District staff said most multilingual learners maintained or gained at least one LPAC level over the past year, but reclassification rates so far this year are lower than last year, in part because of new state guidance for students with IEPs and earlier reclassification timing in 2024‑25.

Margaret Poore, English language development teacher on special assignment, told the Mountain View Whisman School District board on April 30 that multilingual learners (MLLs) continue to show strengths but that district reclassification figures for 2025‑26 are lower so far than in prior years.

"Our multilingual learner group is very diverse," Poore said, and the district measures progress with multiple instruments including initial and summative ELPAC, interim ELPAC, district measures and CAASPP. She said LP progress — a year‑to‑year measure used to track growth toward reclassification — has hovered around 50% over the last three years and that 85% of students maintained or gained an LP level in the most recent year.

Despite that, Poore reported the district's reclassification rates as follows: 15.07% for 2023‑24, 19.68% for 2024‑25 and 12.51% so far for 2025‑26, adding the caveat that the year is not complete. She explained three main reasons for the dip: the district counted some sixth‑ and seventh‑grade reclassifications early in 2024‑25 (shifting those students into the prior year), new state guidance raising the required summative ELPAC threshold for students with IEPs from 3 to 4, and the fact that the current year’s summative ELPAC results are still pending.
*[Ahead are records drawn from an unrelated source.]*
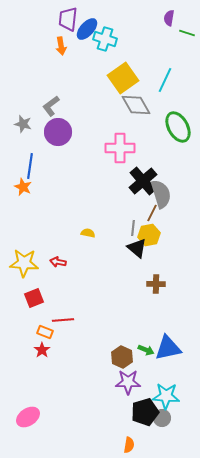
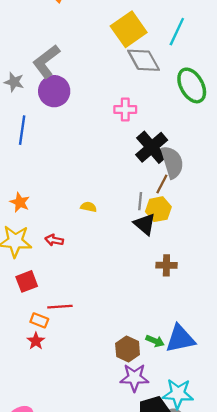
gray L-shape: (51, 106) -> (46, 61), size x1.4
pink cross: (120, 148) -> (125, 110), size x0.7
orange star: (23, 187) -> (20, 202), moved

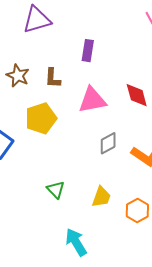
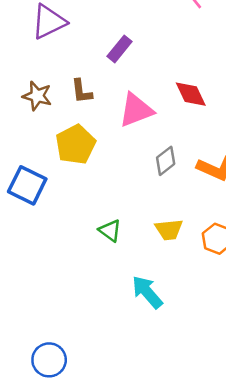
purple rectangle: (88, 51) -> (119, 49), turned 40
yellow trapezoid: (101, 197) -> (169, 230), turned 75

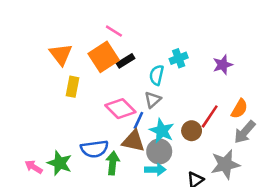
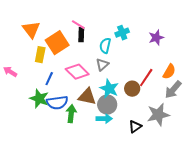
pink line: (114, 31) -> (78, 25), moved
orange square: (104, 57) -> (57, 43), moved
black rectangle: (126, 61) -> (81, 35), turned -56
blue line: (138, 120) -> (49, 79), moved
green star: (60, 163) -> (39, 99), moved
pink arrow: (34, 167) -> (10, 72), moved

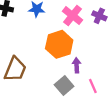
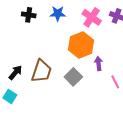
gray square: (64, 86) -> (73, 77), moved

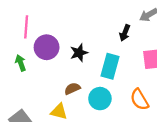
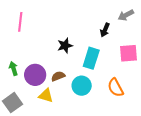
purple circle: (47, 47) -> (35, 75), moved
green arrow: (21, 63) -> (13, 69), moved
"One of the reasons it's lower is that state guidance now requires students with IEPs to score a 4 on the summative ELPAC to reclassify," Poore said, noting that under the prior rule some students with IEPs had reclassified with a score of 3.

Trustees pressed staff for more disaggregated analysis. Trustee Devin Conley and others asked whether outcomes for dual‑immersion students (for example, those in the Mistral dual‑language strand) could be benchmarked against peers and whether chronic absenteeism and newcomer trajectories were being tracked. Poore said the district can provide additional cohort comparisons and finalize counts after spring LPAC/ELPAC results are available.

Board members also noted inequities in the MLL group: Poore said socioeconomically disadvantaged students, Hispanic/Latino students and students with disabilities are over‑represented among those not progressing on schedule. She said the district has identified gaps in site‑level monitoring and emphasized continued work on aligning designated ELD with core instruction, improving teacher training, and providing targeted supports for listening skills in mid‑stage learners.

Superintendent Behr thanked staff for the update and said final, normalized reclassification figures will be provided once the spring assessment results are complete. The presentation included requests from trustees for additional site‑level monitoring data, absenteeism figures by cohort and a comparison of dual‑immersion outcomes versus district peers.

The board took no action on the MLL report; staff will return with refined data and finalized reclassification numbers at a future update.